WORK REQUEST >>
With the exception of the pictures, transcribe the entire listing exactly.

==== RECORDS FOR THE EXERCISE

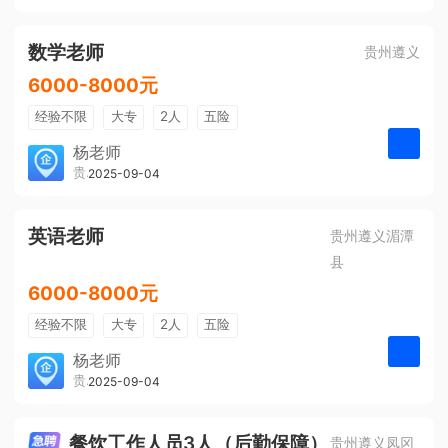
有提成
全勤奖
数学老师
贵州遵义
6000-8000元
经验不限
大专
2人
五险
带薪年假
年终奖
公费旅游
杨老师
贵州大美前程文化发展有限公司
2025-09-04
申请
免费培训
包住宿
环境好
双休
有提成
全勤奖
英语老师
贵州遵义湄潭
县
6000-8000元
经验不限
大专
2人
五险
带薪年假
年终奖
公费旅游
杨老师
贵州大美前程文化发展有限公司
2025-09-04
申请
免费培训
包住宿
环境好
双休
有提成
全勤奖
餐饮工作人员3人（后勤保障）
贵州遵义凤冈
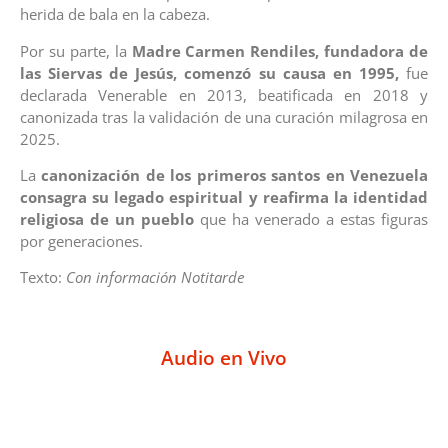
herida de bala en la cabeza.
Por su parte, la
Madre Carmen Rendiles, fundadora de
las Siervas de Jesús, comenzó su causa en 1995,
fue
declarada Venerable en 2013, beatificada en 2018 y
canonizada tras la validación de una curación milagrosa en
2025.
La
canonización de los primeros santos en Venezuela
consagra su legado espiritual y reafirma
la identidad
religiosa de un pueblo
que ha venerado a estas figuras
por generaciones.
Texto:
Con información Notitarde
Audio en Vivo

========

PROBLEM SOLUTION >>
有提成
全勤奖
数学老师
贵州遵义
6000-8000元
经验不限
大专
2人
五险
带薪年假
年终奖
公费旅游
杨老师
贵州大美前程文化发展有限公司
2025-09-04
申请
免费培训
包住宿
环境好
双休
有提成
全勤奖
英语老师
贵州遵义湄潭
县
6000-8000元
经验不限
大专
2人
五险
带薪年假
年终奖
公费旅游
杨老师
贵州大美前程文化发展有限公司
2025-09-04
申请
免费培训
包住宿
环境好
双休
有提成
全勤奖
餐饮工作人员3人（后勤保障）
贵州遵义凤冈
herida de bala en la cabeza.
Por su parte, la
Madre Carmen Rendiles, fundadora de
las Siervas de Jesús, comenzó su causa en 1995,
fue
declarada Venerable en 2013, beatificada en 2018 y
canonizada tras la validación de una curación milagrosa en
2025.
La
canonización de los primeros santos en Venezuela
consagra su legado espiritual y reafirma
la identidad
religiosa de un pueblo
que ha venerado a estas figuras
por generaciones.
Texto:
Con información Notitarde
Audio en Vivo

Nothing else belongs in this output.